__WHAT THIS TASK INVOLVES__: Pull every line that includes the word "pour" out of the data below and copy it.

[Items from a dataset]

↓↓↓

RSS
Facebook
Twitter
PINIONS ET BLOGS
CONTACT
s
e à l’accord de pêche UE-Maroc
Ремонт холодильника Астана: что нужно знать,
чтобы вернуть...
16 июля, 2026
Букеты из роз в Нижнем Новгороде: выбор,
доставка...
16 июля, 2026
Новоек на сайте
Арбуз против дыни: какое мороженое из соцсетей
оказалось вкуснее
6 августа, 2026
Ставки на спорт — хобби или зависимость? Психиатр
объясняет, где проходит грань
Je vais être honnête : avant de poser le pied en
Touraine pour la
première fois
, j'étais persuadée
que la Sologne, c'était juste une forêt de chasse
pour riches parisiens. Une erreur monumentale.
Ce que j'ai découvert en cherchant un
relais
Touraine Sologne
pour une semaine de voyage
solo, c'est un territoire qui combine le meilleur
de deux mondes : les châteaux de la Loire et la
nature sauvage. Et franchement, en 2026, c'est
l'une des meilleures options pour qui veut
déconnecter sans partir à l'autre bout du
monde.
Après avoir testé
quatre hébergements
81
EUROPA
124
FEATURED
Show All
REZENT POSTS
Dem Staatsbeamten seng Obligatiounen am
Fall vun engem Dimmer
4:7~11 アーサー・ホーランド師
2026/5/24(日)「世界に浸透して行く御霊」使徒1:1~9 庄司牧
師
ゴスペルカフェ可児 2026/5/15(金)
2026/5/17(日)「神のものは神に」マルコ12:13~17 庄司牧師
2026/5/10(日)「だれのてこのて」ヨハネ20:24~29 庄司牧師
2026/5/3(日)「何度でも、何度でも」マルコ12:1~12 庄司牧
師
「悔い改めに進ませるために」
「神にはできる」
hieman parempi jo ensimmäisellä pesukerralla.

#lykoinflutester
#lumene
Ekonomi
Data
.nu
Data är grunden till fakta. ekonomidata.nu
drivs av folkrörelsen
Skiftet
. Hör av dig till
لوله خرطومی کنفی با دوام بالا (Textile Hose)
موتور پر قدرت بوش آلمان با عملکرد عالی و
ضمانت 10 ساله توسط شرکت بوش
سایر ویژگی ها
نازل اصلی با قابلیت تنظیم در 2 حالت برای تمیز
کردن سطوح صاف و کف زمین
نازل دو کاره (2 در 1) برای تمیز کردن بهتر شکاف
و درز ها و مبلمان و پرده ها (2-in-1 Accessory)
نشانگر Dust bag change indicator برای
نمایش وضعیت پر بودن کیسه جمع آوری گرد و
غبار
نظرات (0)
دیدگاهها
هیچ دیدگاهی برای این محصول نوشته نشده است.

↑↑↑
↓↓↓

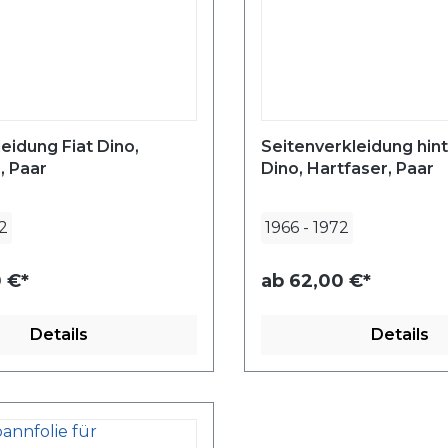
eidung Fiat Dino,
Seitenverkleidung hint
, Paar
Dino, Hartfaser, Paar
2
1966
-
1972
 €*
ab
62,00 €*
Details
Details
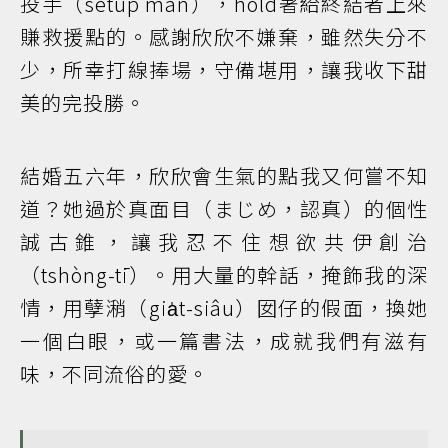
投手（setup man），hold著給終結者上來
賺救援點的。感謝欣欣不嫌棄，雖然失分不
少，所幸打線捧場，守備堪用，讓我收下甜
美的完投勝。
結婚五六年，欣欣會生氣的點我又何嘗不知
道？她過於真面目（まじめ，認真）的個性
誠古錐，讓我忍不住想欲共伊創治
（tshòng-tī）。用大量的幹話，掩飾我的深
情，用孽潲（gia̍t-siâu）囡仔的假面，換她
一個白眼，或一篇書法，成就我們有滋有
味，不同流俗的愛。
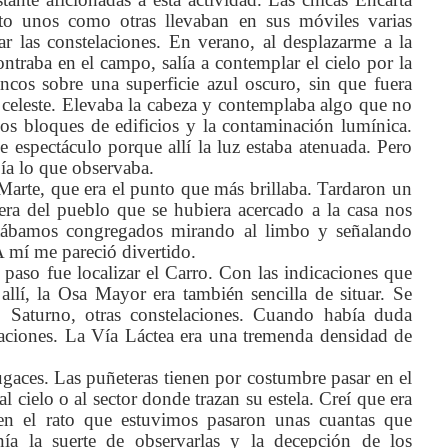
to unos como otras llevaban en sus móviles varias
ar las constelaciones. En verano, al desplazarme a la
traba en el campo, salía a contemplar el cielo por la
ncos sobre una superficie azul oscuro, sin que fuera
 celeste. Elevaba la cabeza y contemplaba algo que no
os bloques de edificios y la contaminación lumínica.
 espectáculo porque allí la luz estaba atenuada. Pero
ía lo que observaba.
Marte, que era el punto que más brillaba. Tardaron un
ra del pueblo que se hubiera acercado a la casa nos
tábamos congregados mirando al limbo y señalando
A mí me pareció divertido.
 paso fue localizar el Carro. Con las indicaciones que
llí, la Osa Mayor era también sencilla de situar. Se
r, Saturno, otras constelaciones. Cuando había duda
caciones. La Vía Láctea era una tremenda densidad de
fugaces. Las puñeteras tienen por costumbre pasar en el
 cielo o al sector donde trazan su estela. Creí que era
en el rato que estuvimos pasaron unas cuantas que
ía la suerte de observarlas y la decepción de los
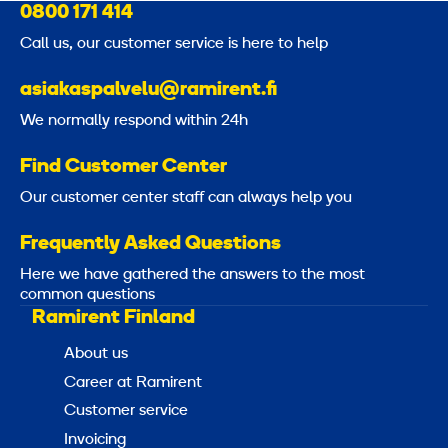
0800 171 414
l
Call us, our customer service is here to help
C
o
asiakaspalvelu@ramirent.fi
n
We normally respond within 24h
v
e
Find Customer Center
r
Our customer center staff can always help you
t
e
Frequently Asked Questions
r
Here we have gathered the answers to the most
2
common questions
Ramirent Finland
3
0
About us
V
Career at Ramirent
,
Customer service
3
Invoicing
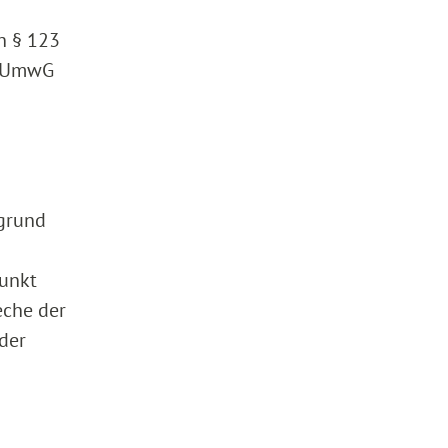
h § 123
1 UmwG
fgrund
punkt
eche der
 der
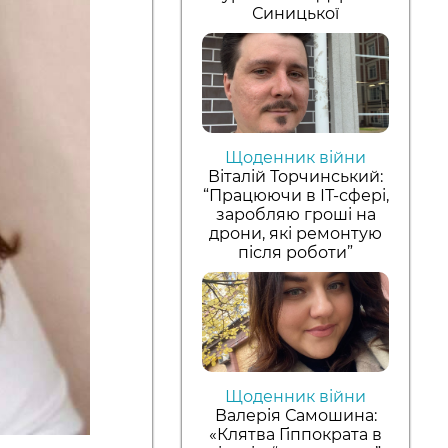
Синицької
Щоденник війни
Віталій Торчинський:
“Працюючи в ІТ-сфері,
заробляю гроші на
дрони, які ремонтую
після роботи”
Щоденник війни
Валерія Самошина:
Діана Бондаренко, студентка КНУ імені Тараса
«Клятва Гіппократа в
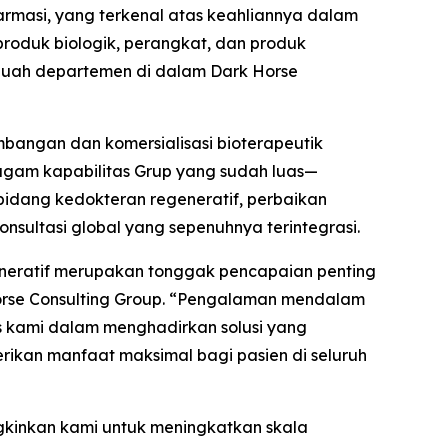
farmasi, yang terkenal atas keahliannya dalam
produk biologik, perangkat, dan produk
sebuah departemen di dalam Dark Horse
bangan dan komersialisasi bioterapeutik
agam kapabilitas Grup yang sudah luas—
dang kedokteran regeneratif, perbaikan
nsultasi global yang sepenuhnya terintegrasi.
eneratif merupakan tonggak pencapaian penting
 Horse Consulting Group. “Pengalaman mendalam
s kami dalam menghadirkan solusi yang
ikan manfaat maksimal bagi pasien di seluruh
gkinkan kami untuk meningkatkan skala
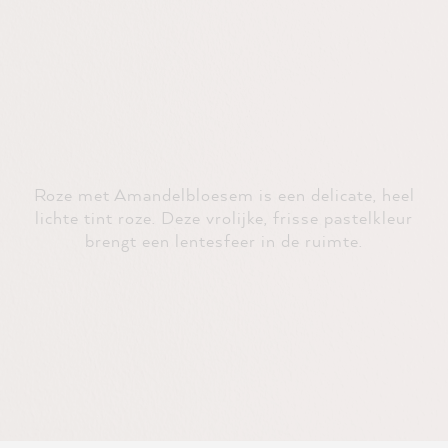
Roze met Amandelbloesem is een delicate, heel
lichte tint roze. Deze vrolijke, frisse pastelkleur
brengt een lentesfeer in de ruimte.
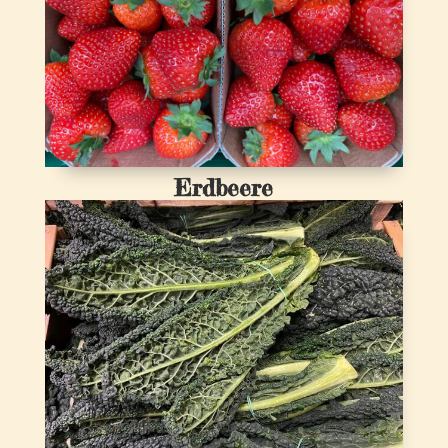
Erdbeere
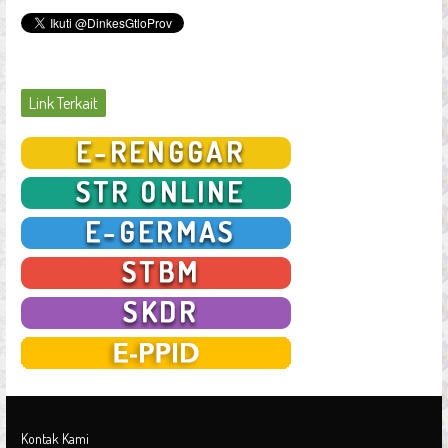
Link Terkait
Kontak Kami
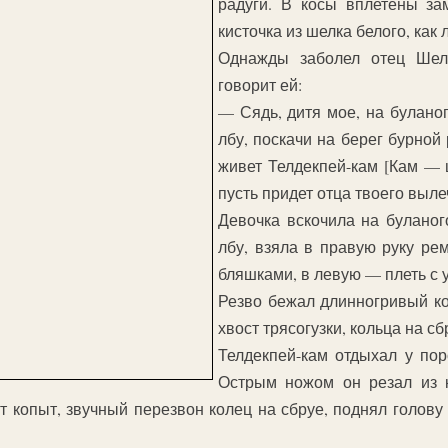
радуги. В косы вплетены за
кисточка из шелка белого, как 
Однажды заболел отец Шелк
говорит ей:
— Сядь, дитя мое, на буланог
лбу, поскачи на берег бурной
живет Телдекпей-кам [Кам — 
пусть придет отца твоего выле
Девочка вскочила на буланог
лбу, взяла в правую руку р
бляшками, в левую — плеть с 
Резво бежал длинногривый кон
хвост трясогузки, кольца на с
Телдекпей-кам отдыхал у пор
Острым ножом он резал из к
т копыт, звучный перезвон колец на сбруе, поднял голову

↑↑↑
↓↓↓

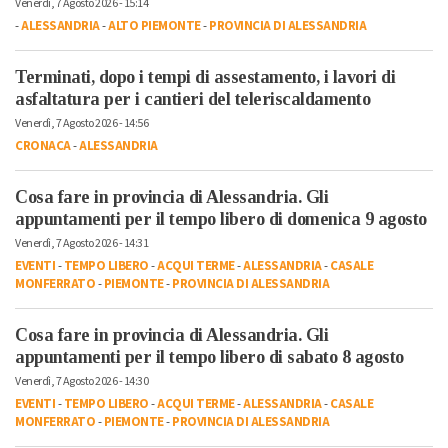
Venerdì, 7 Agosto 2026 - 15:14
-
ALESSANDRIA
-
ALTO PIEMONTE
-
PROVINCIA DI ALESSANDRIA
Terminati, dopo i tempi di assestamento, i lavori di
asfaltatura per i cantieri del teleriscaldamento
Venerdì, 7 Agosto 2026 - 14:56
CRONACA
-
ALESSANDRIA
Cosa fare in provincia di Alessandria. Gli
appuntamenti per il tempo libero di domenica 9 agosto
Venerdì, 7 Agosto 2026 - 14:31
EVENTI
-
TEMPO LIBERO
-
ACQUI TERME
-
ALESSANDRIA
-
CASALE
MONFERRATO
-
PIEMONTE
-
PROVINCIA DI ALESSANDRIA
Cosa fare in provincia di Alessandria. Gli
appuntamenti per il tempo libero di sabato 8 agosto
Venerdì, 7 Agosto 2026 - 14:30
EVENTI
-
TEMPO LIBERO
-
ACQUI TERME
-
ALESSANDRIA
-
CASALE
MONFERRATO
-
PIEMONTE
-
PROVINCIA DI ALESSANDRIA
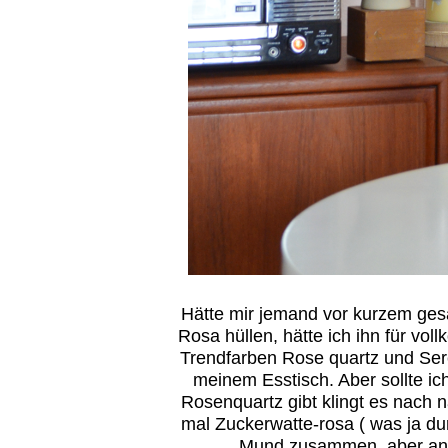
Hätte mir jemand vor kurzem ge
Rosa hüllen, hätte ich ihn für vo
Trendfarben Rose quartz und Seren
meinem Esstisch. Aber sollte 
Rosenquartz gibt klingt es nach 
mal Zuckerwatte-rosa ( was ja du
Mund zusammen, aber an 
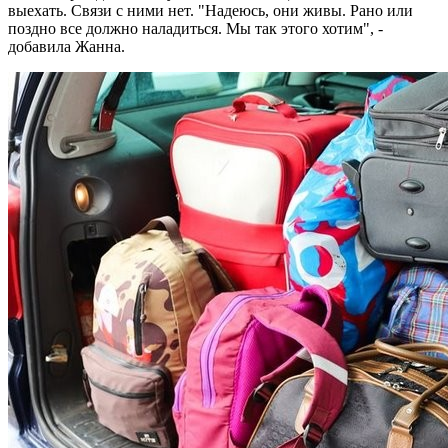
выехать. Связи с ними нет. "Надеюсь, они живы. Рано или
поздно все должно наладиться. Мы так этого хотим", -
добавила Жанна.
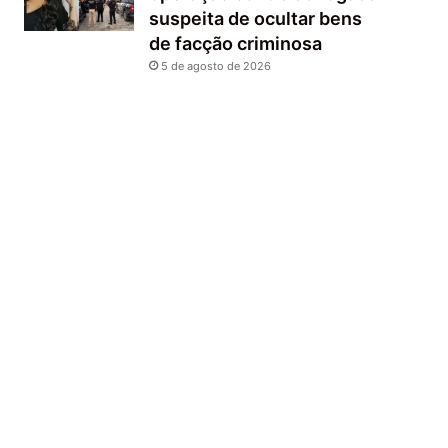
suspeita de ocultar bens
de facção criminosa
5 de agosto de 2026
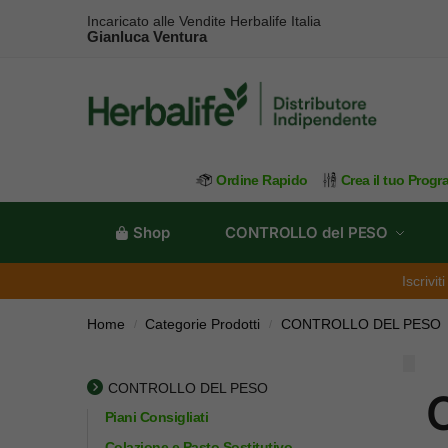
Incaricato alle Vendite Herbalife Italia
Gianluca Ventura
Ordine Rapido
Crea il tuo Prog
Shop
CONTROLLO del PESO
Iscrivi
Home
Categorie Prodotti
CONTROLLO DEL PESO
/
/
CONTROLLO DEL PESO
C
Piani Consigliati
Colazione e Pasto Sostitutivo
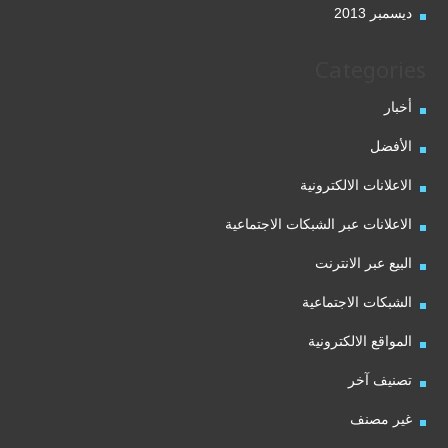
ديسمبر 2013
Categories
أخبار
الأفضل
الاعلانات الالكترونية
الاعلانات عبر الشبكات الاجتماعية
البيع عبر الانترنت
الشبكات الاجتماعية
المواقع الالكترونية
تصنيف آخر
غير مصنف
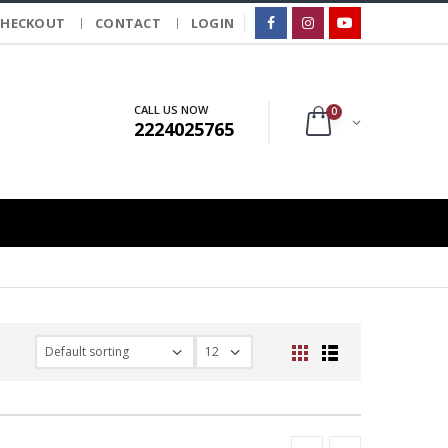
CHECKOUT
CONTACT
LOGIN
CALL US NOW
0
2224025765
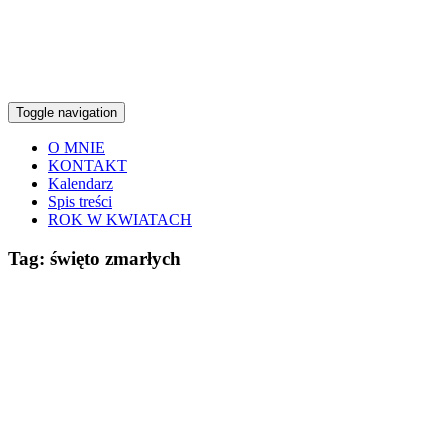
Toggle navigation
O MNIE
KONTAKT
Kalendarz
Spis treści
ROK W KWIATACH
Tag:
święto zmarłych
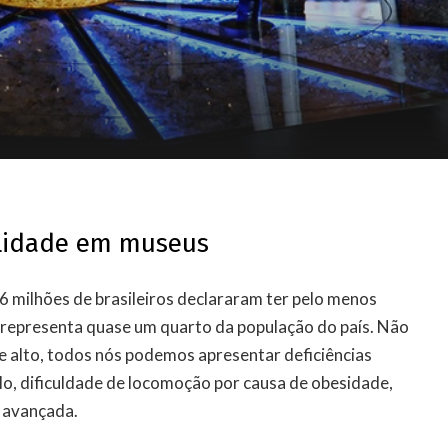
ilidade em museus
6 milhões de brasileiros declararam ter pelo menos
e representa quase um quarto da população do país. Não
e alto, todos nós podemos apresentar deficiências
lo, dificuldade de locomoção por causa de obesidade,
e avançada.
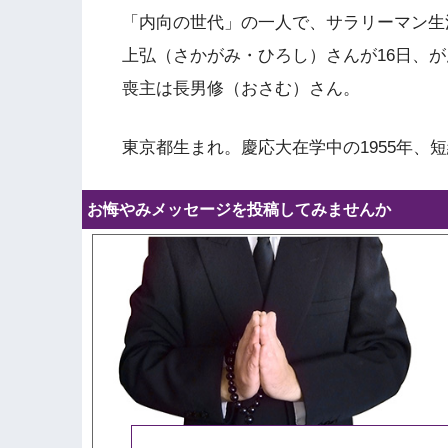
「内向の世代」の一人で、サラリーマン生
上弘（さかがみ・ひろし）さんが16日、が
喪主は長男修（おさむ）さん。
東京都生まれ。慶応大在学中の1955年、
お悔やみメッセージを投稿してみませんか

↑↑↑

__PROBLEM SOLUTION__:
Touraine pour la
pour riches parisiens. Une erreur monumentale.
pour une semaine de voyage
l'une des meilleures options pour qui veut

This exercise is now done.